Before I Fall

Chapter 29

Rikki's Journal

We actually drove until morning, where we only stopped to change and get something to eat. My daddy started talking after that stop. He explained that it might be better for us to just drive for a little bit. It was going to help him clear his head and create a plan. Well a little bit turned into a few days, into a few weeks into maybe we won't stop, ever. My daddy's knew plan was, he was going to teach me while doing odd jobs for money. We weren't getting a house, or a room, or a place to stay at all. We were just going to drive.

Driving was actually kind of fun. Every night we would stop at either a motel or an inn, nothing fancy, it was just a room with two beds. Every day we would drive for miles upon miles before we would get something to eat or stop for a break. I don't think my daddy knew where we were going, and some days, I didn't care.

For the longest time, right after we left, I missed my friends and the stationary life. I missed waking up and knowing what town I was in and who was living next door or across the street. I missed feeling like I was a part of something. But who was I kidding when I wished we could stay there forever. We were never planning on staying there forever, it was too nice. Deep down I knew that sooner or later I would be pulled away from what made me happy. I always was. I guess that is the thought that made me love the driving that much more.

If we were lucky, we could drive for days, only sleeping in rest areas late at night. Other times we would be stuck in one place for more than a few days, my dad finding cheep day cares that would take me or over paying some woman who seemed like she wasn't going to kill me. But I was 11 and not many day cares or babysitters wanted to waste time on someone my age, other times my dad didn't want to waste money.

I was 11 and a half when I was left alone. It was a spring or summer day, and my dad had a job, that was going to pay nice. He was desperate for a sitter, but was coming up short. Finally he looked me in the eyes and asked, "Do you think you can be a big girl and stay all by yourself today?" I had told him yes, because I didn't want to disappoint him, and I was a big girl.

We were staying in a motel, and my dad had given me a lot of schoolwork to work on. I should've been busy all day, but I got bored with schoolwork, and I was never much for TV. So I decided it couldn't hurt to take a small walk. I knew I wouldn't go far, and I would be back before my dad, so he would never know I was gone. There was a park like area behind the motel made up of swings, a slide, and some weird spinning device, all in a sand pit. There was another boy there. He couldn't be over nine or ten, and he was just sitting in the sand. I smiled as I sat down on one of the swings.

"Do you have food?" The boy asked me after we I had been sitting there for a while.

"No I don't," I answered softly. I started to wonder where his parents were. He couldn't be old enough to stay alone, could he?

"Oh," He said looking away from me. I knew he must be poor, he wouldn't be asking for food if he wasn't.

"Where are your parents?" I asked, trying to keep him talking for reasons even I didn't know.

"My mommy told me to stay here and she would pick me up," The boy answered.

"So you are just waiting for her?" I asked. "How long have you been waiting?"

The boy shrugged. I sat back on the swing, just letting it move back and forth. How could his mom just leave him here, alone? He was too little to know any better than to just sit here and wait for her, when she might not ever be coming back. I figured out why he was left here a few minutes late, when a cop walked up to the park and the two of us.
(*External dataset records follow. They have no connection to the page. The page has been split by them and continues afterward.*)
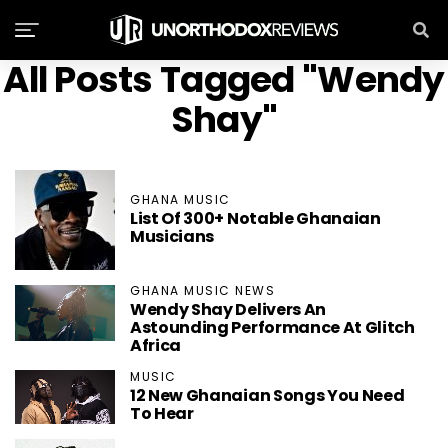
All Posts Tagged "Wendy
Shay"
GHANA MUSIC
List Of 300+ Notable Ghanaian
Musicians
GHANA MUSIC NEWS
Wendy Shay Delivers An
Astounding Performance At Glitch
Africa
MUSIC
12 New Ghanaian Songs You Need
To Hear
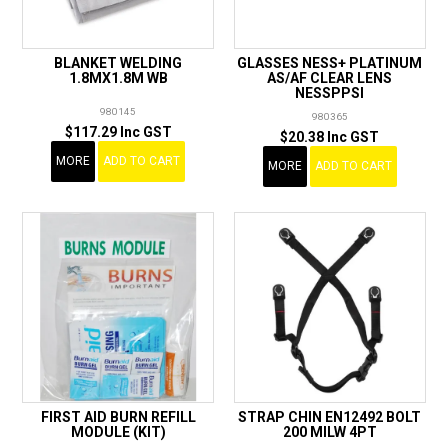
BLANKET WELDING
GLASSES NESS+ PLATINUM
1.8MX1.8M WB
AS/AF CLEAR LENS
NESSPPSI
980145
980365
$117.29 Inc GST
$20.38 Inc GST
MORE
ADD TO CART
MORE
ADD TO CART
FIRST AID BURN REFILL
STRAP CHIN EN12492 BOLT
MODULE (KIT)
200 MILW 4PT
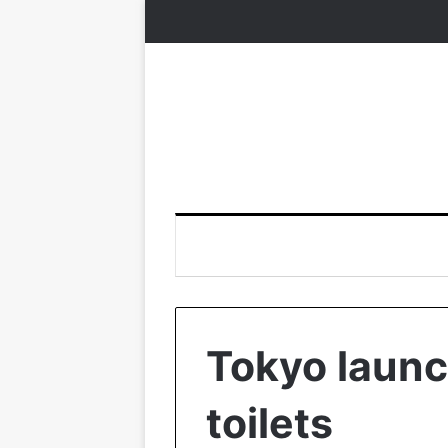
Tokyo launc
toilets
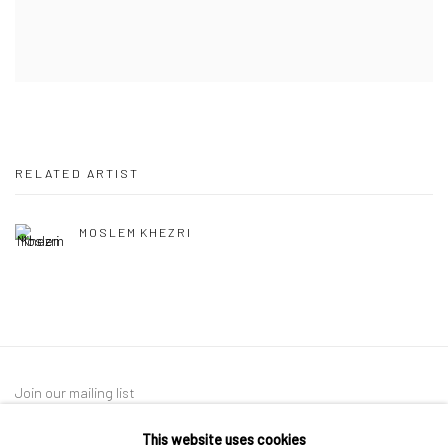
RELATED ARTIST
MOSLEM KHEZRI
Join our mailing list
This website uses cookies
"Are you two lost?" He asked in a soft voice.

"No," We answered at the same time.

"Do you know where you live?" The cop asked, looking from the boy to me. The boy shook his head, but I nodded mine.

"Me and my daddy are staying right there," I said pointing to the motel. "Room 124." I recited the room like it was my real address, not that I had one of those anymore.
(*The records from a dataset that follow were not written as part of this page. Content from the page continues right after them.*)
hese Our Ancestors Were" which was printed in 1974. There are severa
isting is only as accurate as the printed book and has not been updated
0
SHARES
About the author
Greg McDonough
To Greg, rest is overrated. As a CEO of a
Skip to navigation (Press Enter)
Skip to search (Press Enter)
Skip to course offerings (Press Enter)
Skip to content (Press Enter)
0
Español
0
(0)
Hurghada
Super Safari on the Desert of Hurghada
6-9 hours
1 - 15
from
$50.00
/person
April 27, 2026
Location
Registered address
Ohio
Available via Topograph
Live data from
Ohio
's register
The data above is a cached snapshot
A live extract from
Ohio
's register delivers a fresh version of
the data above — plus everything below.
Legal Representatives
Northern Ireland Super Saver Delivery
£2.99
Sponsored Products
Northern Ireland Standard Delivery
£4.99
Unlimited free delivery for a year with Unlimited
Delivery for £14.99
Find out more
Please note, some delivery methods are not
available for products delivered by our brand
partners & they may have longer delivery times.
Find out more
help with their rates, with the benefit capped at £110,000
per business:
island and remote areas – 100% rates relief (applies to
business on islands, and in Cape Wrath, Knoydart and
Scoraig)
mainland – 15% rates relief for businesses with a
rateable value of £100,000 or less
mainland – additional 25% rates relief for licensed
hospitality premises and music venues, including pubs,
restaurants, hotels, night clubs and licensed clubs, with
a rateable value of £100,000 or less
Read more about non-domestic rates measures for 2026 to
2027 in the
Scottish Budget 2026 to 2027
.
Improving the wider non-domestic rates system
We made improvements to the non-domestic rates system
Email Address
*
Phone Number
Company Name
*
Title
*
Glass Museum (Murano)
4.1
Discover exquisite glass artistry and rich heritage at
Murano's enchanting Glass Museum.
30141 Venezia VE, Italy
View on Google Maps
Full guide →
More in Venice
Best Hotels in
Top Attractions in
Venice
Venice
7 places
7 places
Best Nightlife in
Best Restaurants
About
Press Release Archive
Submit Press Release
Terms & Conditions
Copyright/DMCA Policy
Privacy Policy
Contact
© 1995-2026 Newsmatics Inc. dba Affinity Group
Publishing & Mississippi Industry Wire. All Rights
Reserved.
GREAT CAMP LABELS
The cop nodded, then took the two of us by the hands. He walked me back up to the room, where he knocked on the door and waited for my dad to answer. After a minute, he did answer, looking down at me when he did. Then he wrapped me into a big hug, like when I had been lost in the woods. The cop asked him a few more questions, in the process explaining that people will just leave kids at the park I was sitting at, for example the boy I had been sitting with.

Once the cop was gone, my dad turned to me and told me we were leaving again, not that I was surprised. We drove for longer after that, not stopping for more than a night for a long time.
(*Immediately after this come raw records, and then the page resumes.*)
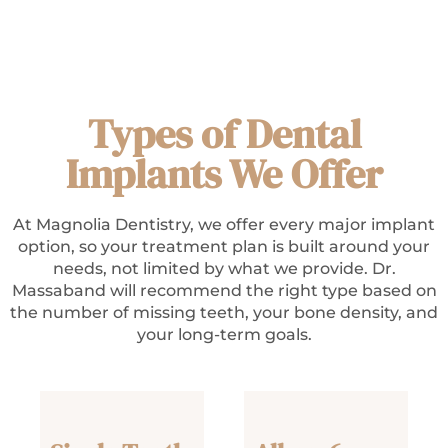
Types of Dental
Implants We Offer
At Magnolia Dentistry, we offer every major implant
option, so your treatment plan is built around your
needs, not limited by what we provide. Dr.
Massaband will recommend the right type based on
the number of missing teeth, your bone density, and
your long-term goals.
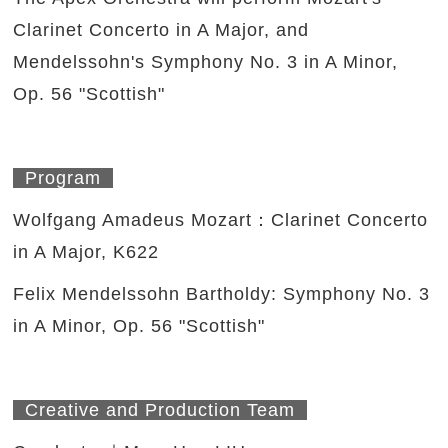
Clarinet Concerto in A Major, and
Mendelssohn's Symphony No. 3 in A Minor,
Op. 56 "Scottish"
Program
Wolfgang Amadeus Mozart：Clarinet Concerto
in A Major, K622
Felix Mendelssohn Bartholdy: Symphony No. 3
in A Minor, Op. 56 "Scottish"
Creative and Production Team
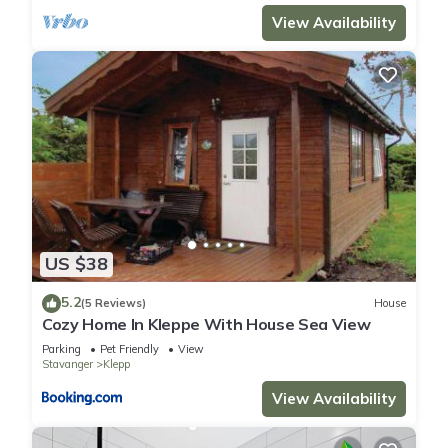
View Availability
US $38
5.2
(5 Reviews)
House
Cozy Home In Kleppe With House Sea View
Parking
Pet Friendly
View
Stavanger
Klepp
View Availability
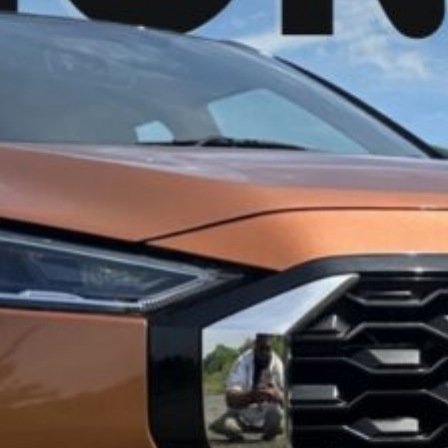
an Magnite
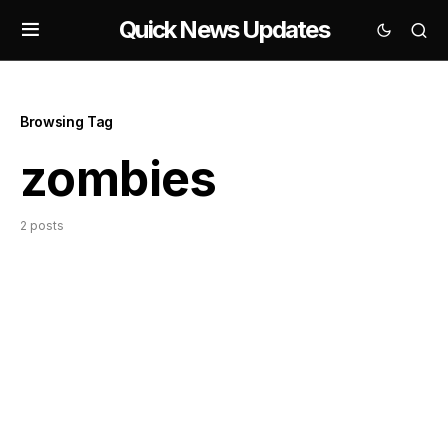
Quick News Updates
Browsing Tag
zombies
2 posts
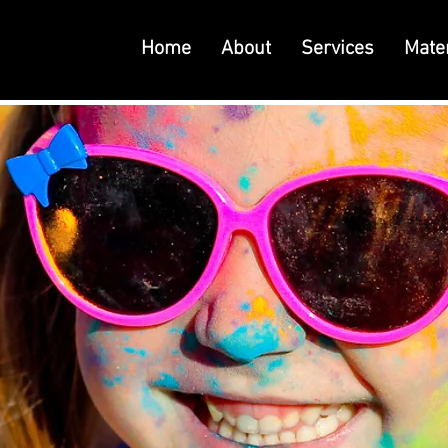
Home
About
Services
Mater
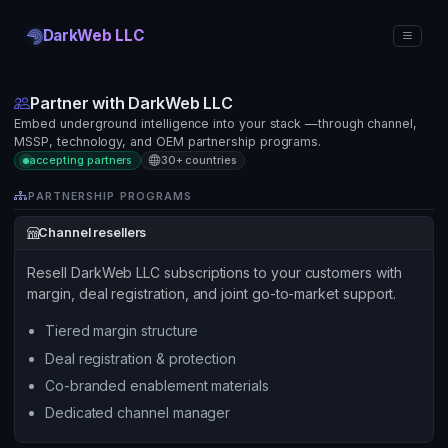
DarkWeb LLC
Partner with DarkWeb LLC
Embed underground intelligence into your stack —through channel,
MSSP, technology, and OEM partnership programs.
accepting partners
30+ countries
PARTNERSHIP PROGRAMS
Channel resellers
Resell DarkWeb LLC subscriptions to your customers with
margin, deal registration, and joint go-to-market support.
Tiered margin structure
Deal registration & protection
Co-branded enablement materials
Dedicated channel manager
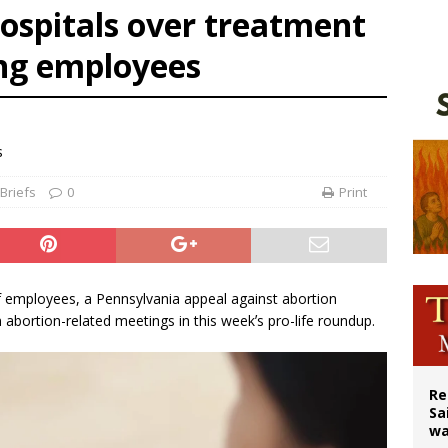
ospitals over treatment
east of St. Dominic is not actually the Dominicans’ biggest feast day
ing employees
legal group criticizes Trump’s birthright-citizenship order as bishops plan to m
ation process begins for American missionary Juan Tomis
s
Briefs
0
Print
f employees, a Pennsylvania appeal against abortion
abortion-related meetings in this weekʼs pro-life roundup.
Re
Sa
wa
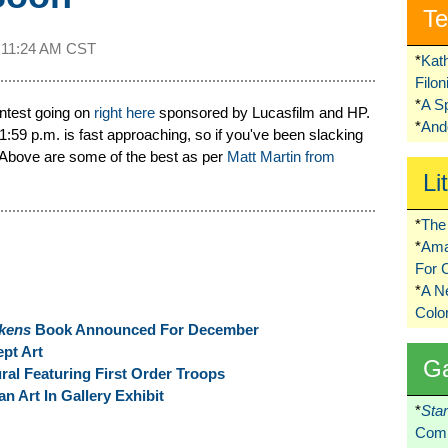
Te
t
11:24 AM CST
*
Kat
Filo
*
A S
contest going on
right here
sponsored by Lucasfilm and HP.
*
Ando
:59 p.m. is fast approaching, so if you've been slacking
t! Above are some of the best as per
Matt Martin from
Li
*
The 
*
Ama
For 
*
A 
Colo
akens
Book Announced For December
pt Art
G
ural Featuring First Order Troops
 Art In Gallery Exhibit
*
Sta
Comi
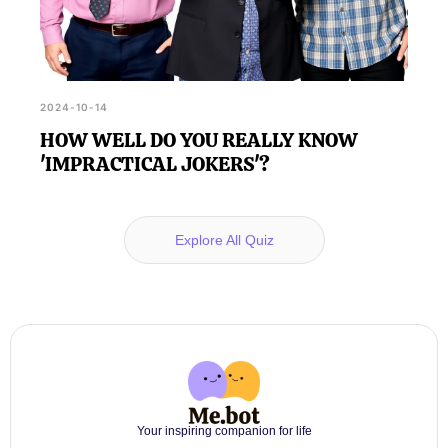
2024-10-14
HOW WELL DO YOU REALLY KNOW
'IMPRACTICAL JOKERS'?
Explore All Quiz
Your inspiring companion for life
We spent another year driving around like that, with my dad only leaving me alone when he absolutely had to. We only stayed in motels or inns when we absolutely had to. For the most part, we spent the year in the car, including my birthday, which passed like any other day. I didn't want to ruin what me and my dad had by reminding him of what he had forgotten. It was like the days started to blend, and the weeks, and the months until a year had past, and we had barely stayed in one place for more than two days. It was a rough life, but it was life, that was all there was to it.